Au-delà des statues, une pointe dans l’œil nous avons parcouru les sentiers attentifs aux ombres entre les branches, attentifs aux bruits entre les troncs. Quand le blanc des pierres disparaît derrière le lierre, les veines des chairs sous la peau, il est temps d’allonger ses jambes. Allonger le pas entre les socles taillés dans le marbre marbré de rose, entre les rosiers taillés dans la roseraie parfumée de roses. Un désert de rocs dans une légère pente parsemée de thym et de persil, la trace d’une vie dans l’humidité de la mousse et du lichen, des grains de poussières éparpillés entre le souffle et le vent. Sous la peau le picotement, la brûlure du feu sur le bout des doigts. Je le savais, je savais qu’il ne fallait pas y aller, qu’il fallait rester assis sur le mur séparant le jardin et la forêt.

Toutes les sculptures :  Grés cuit à 1000°

Sculptures Paysages

Le monde, les origines, le temps, l’espace, les pierres, le chemin, le souffle du vent, la forêt.

C’est l’heure du temps changeant, d’un peu de chaleur, de torpeur, aller chercher ailleurs des remarques, des achats avec rien, préparer l’entrée gravillonnées pour déposer à plat, les pots, les plats, les pieds. Les engrenages ont tout remué, les pierres déplacées, retrouvées plus loin n’ont pas bougées. Elles ont séché leur face blanche au-dessus, l’humidité en-dessous, encore dessous : les bêtes sans pattes ou mille pattes.

Les matières molles entre les matières dures, espacent les corps inertes. Leur somme est supérieure à la totalité des dos, des pieds, des bras entassées. La théorie de la conservation de la masse de la matière ne peut pas se faire sans prendre en compte les corps intermédiaires crées quand la séparation les éloigne les uns des autres.

Paysages

Poser, superposer, porter, supporter

Ils me diront : tu ne travailles plus ! Je me remets à travailler. Poser, superposer, porter, supporter. J’attends des bocaux immobiles un imperceptible déplacement,
des torchons éparpillés sur la table essuyée un léger mouvement.

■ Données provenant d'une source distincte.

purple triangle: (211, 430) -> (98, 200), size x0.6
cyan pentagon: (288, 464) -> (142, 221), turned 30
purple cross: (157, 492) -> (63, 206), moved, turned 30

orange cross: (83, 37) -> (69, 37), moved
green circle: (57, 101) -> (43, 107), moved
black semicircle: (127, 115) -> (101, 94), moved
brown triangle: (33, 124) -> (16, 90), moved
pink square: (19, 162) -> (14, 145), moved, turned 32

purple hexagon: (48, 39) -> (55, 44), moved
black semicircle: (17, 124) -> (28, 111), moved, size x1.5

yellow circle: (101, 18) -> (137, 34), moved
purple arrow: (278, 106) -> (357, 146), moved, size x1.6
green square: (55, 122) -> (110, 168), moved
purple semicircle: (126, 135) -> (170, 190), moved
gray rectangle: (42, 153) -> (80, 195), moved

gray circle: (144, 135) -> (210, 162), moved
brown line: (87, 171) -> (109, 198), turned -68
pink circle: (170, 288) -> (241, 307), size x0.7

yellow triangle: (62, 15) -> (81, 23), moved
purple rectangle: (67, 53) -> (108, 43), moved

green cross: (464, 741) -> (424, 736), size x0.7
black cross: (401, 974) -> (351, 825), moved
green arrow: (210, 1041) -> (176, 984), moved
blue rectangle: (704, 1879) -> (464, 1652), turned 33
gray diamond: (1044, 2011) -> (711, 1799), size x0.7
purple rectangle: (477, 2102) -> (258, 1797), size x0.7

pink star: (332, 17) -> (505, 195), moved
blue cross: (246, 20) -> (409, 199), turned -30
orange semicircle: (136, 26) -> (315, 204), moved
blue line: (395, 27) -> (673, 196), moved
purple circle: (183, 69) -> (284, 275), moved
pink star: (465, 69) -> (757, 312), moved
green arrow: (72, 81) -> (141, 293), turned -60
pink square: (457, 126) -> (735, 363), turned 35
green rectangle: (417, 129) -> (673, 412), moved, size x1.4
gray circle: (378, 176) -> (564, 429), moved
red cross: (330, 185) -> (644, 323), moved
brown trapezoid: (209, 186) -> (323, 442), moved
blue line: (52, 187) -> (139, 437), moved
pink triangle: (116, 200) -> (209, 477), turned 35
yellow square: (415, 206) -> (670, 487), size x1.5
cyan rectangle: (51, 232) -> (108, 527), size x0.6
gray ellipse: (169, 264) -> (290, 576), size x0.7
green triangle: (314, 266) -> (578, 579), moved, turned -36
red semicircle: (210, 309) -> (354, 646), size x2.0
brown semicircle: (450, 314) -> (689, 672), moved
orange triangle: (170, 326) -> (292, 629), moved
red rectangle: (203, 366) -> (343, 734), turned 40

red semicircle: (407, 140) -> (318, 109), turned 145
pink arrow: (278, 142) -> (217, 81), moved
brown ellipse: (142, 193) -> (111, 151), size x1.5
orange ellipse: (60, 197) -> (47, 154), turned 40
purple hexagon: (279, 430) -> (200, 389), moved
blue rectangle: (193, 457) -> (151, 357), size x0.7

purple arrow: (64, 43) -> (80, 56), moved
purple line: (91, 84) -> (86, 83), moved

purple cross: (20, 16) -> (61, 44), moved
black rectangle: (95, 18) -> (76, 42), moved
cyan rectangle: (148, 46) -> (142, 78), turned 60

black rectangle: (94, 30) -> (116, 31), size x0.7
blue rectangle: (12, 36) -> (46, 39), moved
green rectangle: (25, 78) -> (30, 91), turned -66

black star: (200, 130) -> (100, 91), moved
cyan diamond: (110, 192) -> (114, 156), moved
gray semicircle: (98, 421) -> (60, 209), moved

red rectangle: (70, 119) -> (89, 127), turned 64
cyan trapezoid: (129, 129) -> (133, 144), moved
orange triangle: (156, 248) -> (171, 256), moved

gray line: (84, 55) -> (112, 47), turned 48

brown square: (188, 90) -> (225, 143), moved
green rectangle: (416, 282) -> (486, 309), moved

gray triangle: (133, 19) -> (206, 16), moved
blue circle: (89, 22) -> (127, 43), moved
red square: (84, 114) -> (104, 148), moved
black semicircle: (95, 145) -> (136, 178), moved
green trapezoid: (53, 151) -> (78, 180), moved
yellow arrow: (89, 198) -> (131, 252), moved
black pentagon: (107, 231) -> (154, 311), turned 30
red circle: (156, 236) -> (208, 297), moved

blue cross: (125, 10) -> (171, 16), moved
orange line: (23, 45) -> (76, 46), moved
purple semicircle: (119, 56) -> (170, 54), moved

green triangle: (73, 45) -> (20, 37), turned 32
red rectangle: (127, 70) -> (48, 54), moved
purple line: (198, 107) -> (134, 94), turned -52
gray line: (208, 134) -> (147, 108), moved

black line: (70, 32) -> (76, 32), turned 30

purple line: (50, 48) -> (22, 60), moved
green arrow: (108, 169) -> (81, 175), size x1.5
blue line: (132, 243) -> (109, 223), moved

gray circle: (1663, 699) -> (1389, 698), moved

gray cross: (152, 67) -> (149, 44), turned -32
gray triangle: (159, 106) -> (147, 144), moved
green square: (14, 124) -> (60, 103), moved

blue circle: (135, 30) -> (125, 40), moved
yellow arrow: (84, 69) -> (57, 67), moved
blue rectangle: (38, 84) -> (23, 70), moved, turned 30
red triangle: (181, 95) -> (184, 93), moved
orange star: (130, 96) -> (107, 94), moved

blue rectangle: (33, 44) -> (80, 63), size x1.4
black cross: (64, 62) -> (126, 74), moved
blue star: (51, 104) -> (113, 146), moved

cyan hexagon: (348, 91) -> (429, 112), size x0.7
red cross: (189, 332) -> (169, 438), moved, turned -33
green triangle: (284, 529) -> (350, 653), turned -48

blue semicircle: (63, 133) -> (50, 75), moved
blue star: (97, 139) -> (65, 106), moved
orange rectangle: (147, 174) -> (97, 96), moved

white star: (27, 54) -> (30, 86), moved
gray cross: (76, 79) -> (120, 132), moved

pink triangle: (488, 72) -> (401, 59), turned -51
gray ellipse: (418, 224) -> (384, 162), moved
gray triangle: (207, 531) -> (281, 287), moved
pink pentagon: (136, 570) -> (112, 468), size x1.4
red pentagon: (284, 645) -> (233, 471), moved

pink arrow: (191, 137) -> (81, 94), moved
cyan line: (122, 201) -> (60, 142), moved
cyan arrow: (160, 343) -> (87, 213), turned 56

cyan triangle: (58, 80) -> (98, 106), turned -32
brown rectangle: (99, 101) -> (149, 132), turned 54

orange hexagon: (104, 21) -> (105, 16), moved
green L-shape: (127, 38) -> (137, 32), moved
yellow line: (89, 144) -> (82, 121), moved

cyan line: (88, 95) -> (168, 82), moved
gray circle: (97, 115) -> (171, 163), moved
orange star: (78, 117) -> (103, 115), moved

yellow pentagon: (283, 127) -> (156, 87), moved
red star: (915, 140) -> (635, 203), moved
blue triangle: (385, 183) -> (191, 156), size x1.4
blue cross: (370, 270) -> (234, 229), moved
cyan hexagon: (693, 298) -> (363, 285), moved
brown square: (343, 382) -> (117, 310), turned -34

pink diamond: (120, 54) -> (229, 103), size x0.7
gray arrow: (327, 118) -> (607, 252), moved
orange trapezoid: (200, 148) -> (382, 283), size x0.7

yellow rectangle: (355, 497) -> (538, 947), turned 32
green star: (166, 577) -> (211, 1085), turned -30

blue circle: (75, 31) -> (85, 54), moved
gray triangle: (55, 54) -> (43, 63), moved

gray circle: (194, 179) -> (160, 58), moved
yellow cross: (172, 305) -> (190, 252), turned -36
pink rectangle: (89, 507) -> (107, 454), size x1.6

J’attends de l’eau qui bouille  une chaleur signifiante. J’attends des odeurs de l’eau évaporée
qu’elles descendent des poutres vers les chaises rangées en rang sous la table essuyée. Entre chaque mouvement, quand les images s’écartent :
accélération. Entre chaque mouvement quand les images se rapprochent : décélération. Combien tu dis ? Je n’ai rien dis ! A travers les tissus respirés, la buée se dépose sur les yeux embués, hors de question de s’essuyer même avec un mouchoir en papier. Que fais-tu ? Je ne travaille pas, je remplis des sacs de goudron, je passe des câbles dans la terre, je découpe une cuisse de poulet plumé, je déplace des mots insignifiants d’une ligne à la ligne.